Obie drogi są naturalne, ale druga ścieżka sprawia, że dziecko płacze, albo jest pełne goryczy. Teraz, czy zemści się, czy też będzie trzymać urazę przeciwko “światu, które je skrzywdził”, choć była to tylko instancja jednej nieprzyjemnej sytuacji, zależy od perspektywy, osądu, rozróżnienia i dystansu. Jeżeli Bogowie, Boginie i jednocząca ich prowidencja, unia, widzieliby nas jako cokolwiek innego niż bandę dzieciaków, którzy szukają zła, dobra, co krzywdzą się nawzajem, angażując w serię morderstw, wojen, albo eksploatując jedno drugiego, albo wręcz przeciwnie, budując wspólnoty, republiki, współpracując, ufają sobie w sile, zrozumieniu, powstając razem, musi to być całkiem intrygujący cyrk boskich małp, dzieciaków, których gry w boskim chaosie i porządku — obserwują!
Marsz Planet
Zapaliłem świece w pokoju, przygotowałem umysł i miejsce na ceremonię. Gdy usadowiłem się na poduszce zafu, “Planety” Gustawa Holsta dobywały się z głośników, pokłoniłem się kardynalnym kierunkom, a między moimi ramionami umieściłem sfery gwiazd. Pode mną, nade mną, we wszech kierunkach rozciągała się nieskończoność gwiazd i galaktyk, wokół smocze ciała poruszające się falami przez wszechświat tańczyły na moich dłoniach, otulony w szaty Magna Mater, Hieros Hieros, mój duch jaśniejący między brwiami radośnie promieniał, przytulony przez kwintesencję duszy Wszechświata, w której dawał narodziny Rosa Mundi, drgającej, żywej, pięknej pneumie o kształcie wielopłatkowej róży. Inwokowałem Bóstwa, z którymi współbrzmiałem, te, które byli dla mnie najlepszymi przyjaciółmi w znoju i szczęściu, których Ka mocarniejsze niż moja z dawna zamordowana dusza.
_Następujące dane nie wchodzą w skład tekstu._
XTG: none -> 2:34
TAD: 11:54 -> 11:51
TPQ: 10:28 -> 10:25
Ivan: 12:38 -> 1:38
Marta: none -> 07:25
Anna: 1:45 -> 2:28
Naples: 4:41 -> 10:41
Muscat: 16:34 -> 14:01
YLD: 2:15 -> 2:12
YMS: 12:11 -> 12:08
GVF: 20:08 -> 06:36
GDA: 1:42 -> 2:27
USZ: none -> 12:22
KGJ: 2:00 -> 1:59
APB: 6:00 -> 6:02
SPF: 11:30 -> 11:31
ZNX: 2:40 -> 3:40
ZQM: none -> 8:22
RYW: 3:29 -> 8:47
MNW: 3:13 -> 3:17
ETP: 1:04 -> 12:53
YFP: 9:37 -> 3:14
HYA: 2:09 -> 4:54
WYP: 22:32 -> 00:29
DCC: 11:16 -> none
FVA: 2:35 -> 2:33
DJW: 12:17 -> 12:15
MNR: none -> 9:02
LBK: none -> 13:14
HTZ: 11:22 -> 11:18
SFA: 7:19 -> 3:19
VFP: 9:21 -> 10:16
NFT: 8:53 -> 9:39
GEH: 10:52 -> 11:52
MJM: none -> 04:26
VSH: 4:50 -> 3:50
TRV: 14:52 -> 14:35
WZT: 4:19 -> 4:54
Wracając do kompozycji Gustawa Holsta, wpierw Mars, wysłałem intencję o pośrednika, angeli bonum, agathos daimona, aby otrzymać jego przekazy na czas pracy z archontami sfer i planet, tak, aby pracowali nad moją naturą zgodnie z moim starym życzeniem, aby ze zbiorów moich poruszeń na ziemi wybudować doskonały pośmiertny umysł w eterycznym ciele młodego bóstwa, nowy dom mojej świadomości, sumacja tych wszystkich rzeczy mojego życia, które rezonowały z wyższymi oktawami harmonii, rewolucji, obrotów sfer niebieskich, głębię mojego czucia i intelektu w każdej najpiękniejszej instancji. W ten sposób wchłaniałem część szlifów i rzeźbień tychże natur na ziemi, mój geniusz, inklinacja zindywidualizowana, maska Boskości, zharmonizowana z całością ekspresji kosmicznego pędu życiowego. Każda z planetarnych sfer była koncentrowana przeze mnie, jakbym był pryzmatem, interpretując moją naturę przez swoje jakości, w moim umyśle pojawiła się Mars i Neria z Picatrix, piękna, dostojna para, nagle znalazłem się w wojennym sztormie, wycofując miecz przed cięciem, potem znalazłem się w Japonii kontemplując wskazania mistrza Dogena z mieczem przede mną, który nie miał prawa pić krwi bez wskazania od mistrza, przypomniałem sobie Hagakure Yamamoto Tsunemoto (1659–1719 n.e.), zrozumiałem, że ostrzem i tarczą jestem ja sam, a te artefakty są jedynie narzędziami woli. Przenosiłem się między maleficznymi, a beneficznymi aspektami sfer, mając słowa wielkiego Al-Kabisiego w pamięci, wkraczałem w Mitraicką świątynię-jaskinię sfer, przechodząc w pokorze przez kolejne stopnie, okrążając świątynię wzdłuż konstelacji, zodiaku i planet, wznosząc swe pochodnie: Cautes, Cautopates.